**EXTRACTED MATERIAL:**
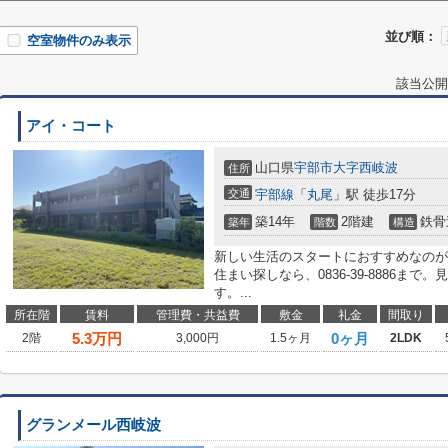
並び順：
空室物件のみ表示
該当公開
アイ・コート
山口県
宇部市
大字西岐波
住所
交通
宇部線
「
丸尾
」駅 徒歩17分
築14年
2階建
鉄骨
築年
階数
構造
新しい生活のスタートにおすすめなのが
住まい探しなら、0836-39-8886ま
す。...
所在階
賃料
管理費・共益費
敷金
礼金
間取り
5.3
万円
0ヶ月
2階
3,000円
1.5ヶ月
2LDK
グランメール西岐波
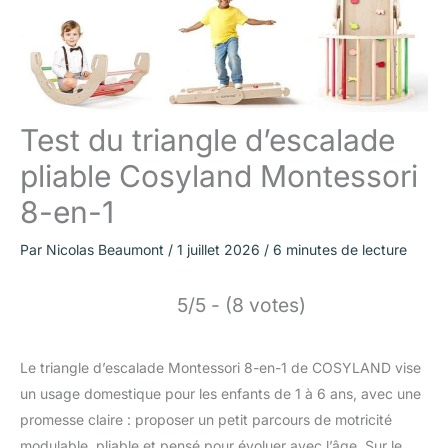
Test du triangle d’escalade
pliable Cosyland Montessori
8-en-1
Par
Nicolas Beaumont
/
1 juillet 2026
/
6 minutes de lecture
5/5 - (8 votes)
Le triangle d’escalade Montessori 8-en-1 de COSYLAND vise
un usage domestique pour les enfants de 1 à 6 ans, avec une
promesse claire : proposer un petit parcours de motricité
modulable, pliable et pensé pour évoluer avec l’âge. Sur le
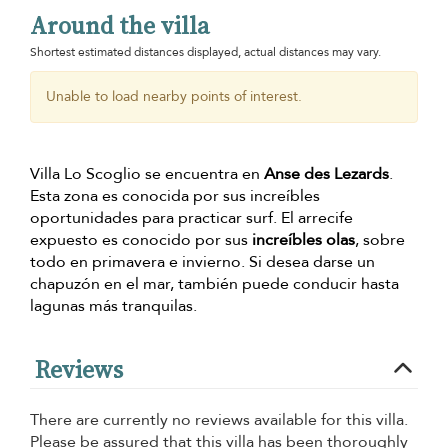
Around the villa
Shortest estimated distances displayed, actual distances may vary.
Unable to load nearby points of interest.
Villa Lo Scoglio se encuentra en
Anse des Lezards
.
Esta zona es conocida por sus increíbles
oportunidades para practicar surf. El arrecife
expuesto es conocido por sus
increíbles olas
, sobre
todo en primavera e invierno. Si desea darse un
chapuzón en el mar, también puede conducir hasta
lagunas más tranquilas.
Reviews
There are currently no reviews available for this villa.
Please be assured that this villa has been thoroughly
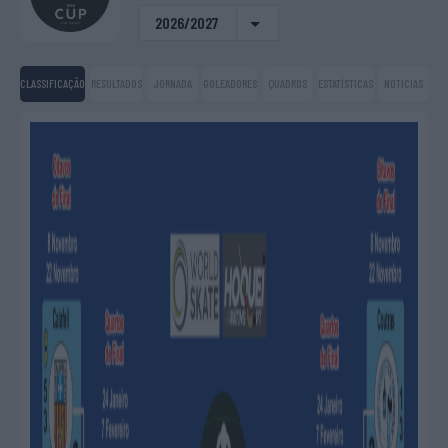
2026/2027
CLASSIFICAÇÃO
RESULTADOS
JORNADA
GOLEADORES
QUADROS
ESTATÍSTICAS
NOTICIAS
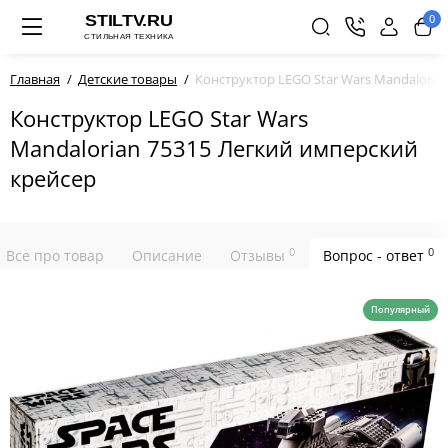
0
Главная
Детские товары
Конструктор LEGO Star Wars Mandaloria
Конструктор LEGO Star Wars
Mandalorian 75315 Легкий имперский
крейсер
0
0
Все про товар
Описание
Отзывы
Вопрос - ответ
Популярный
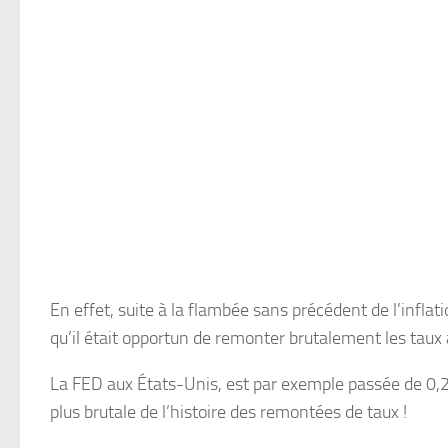
En effet, suite à la flambée sans précédent de l’infla
qu’il était opportun de remonter brutalement les taux 
La FED aux États-Unis, est par exemple passée de 0,25
plus brutale de l’histoire des remontées de taux !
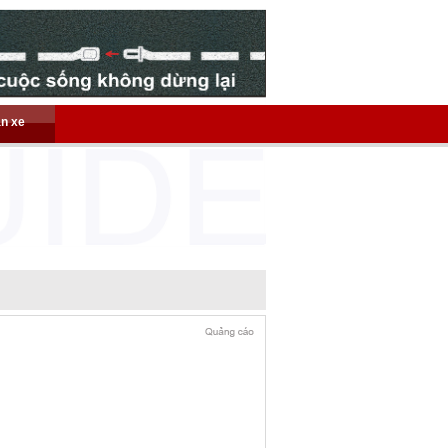
án xe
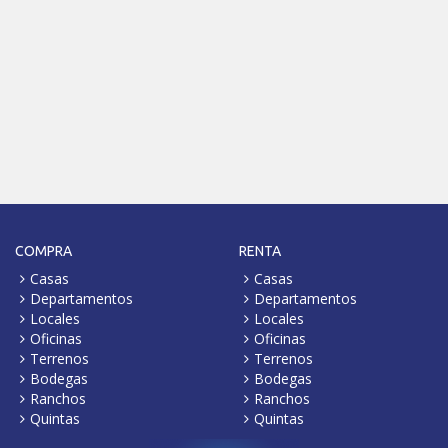
COMPRA
RENTA
Casas
Casas
Departamentos
Departamentos
Locales
Locales
Oficinas
Oficinas
Terrenos
Terrenos
Bodegas
Bodegas
Ranchos
Ranchos
Quintas
Quintas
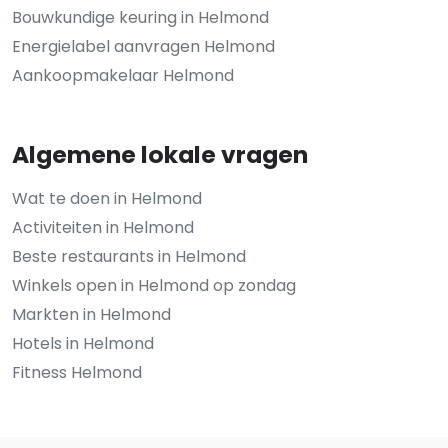
Bouwkundige keuring in Helmond
Energielabel aanvragen Helmond
Aankoopmakelaar Helmond
Algemene lokale vragen
Wat te doen in Helmond
Activiteiten in Helmond
Beste restaurants in Helmond
Winkels open in Helmond op zondag
Markten in Helmond
Hotels in Helmond
Fitness Helmond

**EXERCISE PROMPT:**
Could every record be given again exactly, with its pictures left out?

**SOLUTION TO THE PROBLEM:**
並び順：
空室物件のみ表示
該当公開
アイ・コート
山口県
宇部市
大字西岐波
住所
交通
宇部線
「
丸尾
」駅 徒歩17分
築14年
2階建
鉄骨
築年
階数
構造
新しい生活のスタートにおすすめなのが
住まい探しなら、0836-39-8886ま
す。...
所在階
賃料
管理費・共益費
敷金
礼金
間取り
5.3
万円
0ヶ月
2階
3,000円
1.5ヶ月
2LDK
グランメール西岐波
Test du triangle d’escalade
pliable Cosyland Montessori
8-en-1
Par
Nicolas Beaumont
/
1 juillet 2026
/
6 minutes de lecture
5/5 - (8 votes)
Le triangle d’escalade Montessori 8-en-1 de COSYLAND vise
un usage domestique pour les enfants de 1 à 6 ans, avec une
promesse claire : proposer un petit parcours de motricité
modulable, pliable et pensé pour évoluer avec l’âge. Sur le
Around the villa
Shortest estimated distances displayed, actual distances may vary.
Unable to load nearby points of interest.
Villa Lo Scoglio se encuentra en
Anse des Lezards
.
Esta zona es conocida por sus increíbles
oportunidades para practicar surf. El arrecife
expuesto es conocido por sus
increíbles olas
, sobre
todo en primavera e invierno. Si desea darse un
chapuzón en el mar, también puede conducir hasta
lagunas más tranquilas.
Reviews
There are currently no reviews available for this villa.
Please be assured that this villa has been thoroughly
2026/2027
CLASSIFICAÇÃO
RESULTADOS
JORNADA
GOLEADORES
QUADROS
ESTATÍSTICAS
NOTICIAS
0
Главная
Детские товары
Конструктор LEGO Star Wars Mandaloria
Конструктор LEGO Star Wars
Mandalorian 75315 Легкий имперский
крейсер
0
0
Все про товар
Описание
Отзывы
Вопрос - ответ
Популярный
En effet, suite à la flambée sans précédent de l’infla
qu’il était opportun de remonter brutalement les taux 
La FED aux États-Unis, est par exemple passée de 0,25
plus brutale de l’histoire des remontées de taux !
án xe
COMPRA
RENTA
Casas
Casas
Departamentos
Departamentos
Locales
Locales
Oficinas
Oficinas
Terrenos
Terrenos
Bodegas
Bodegas
Ranchos
Ranchos
Quintas
Quintas
Bouwkundige keuring in Helmond
Energielabel aanvragen Helmond
Aankoopmakelaar Helmond
Algemene lokale vragen
Wat te doen in Helmond
Activiteiten in Helmond
Beste restaurants in Helmond
Winkels open in Helmond op zondag
Markten in Helmond
Hotels in Helmond
Fitness Helmond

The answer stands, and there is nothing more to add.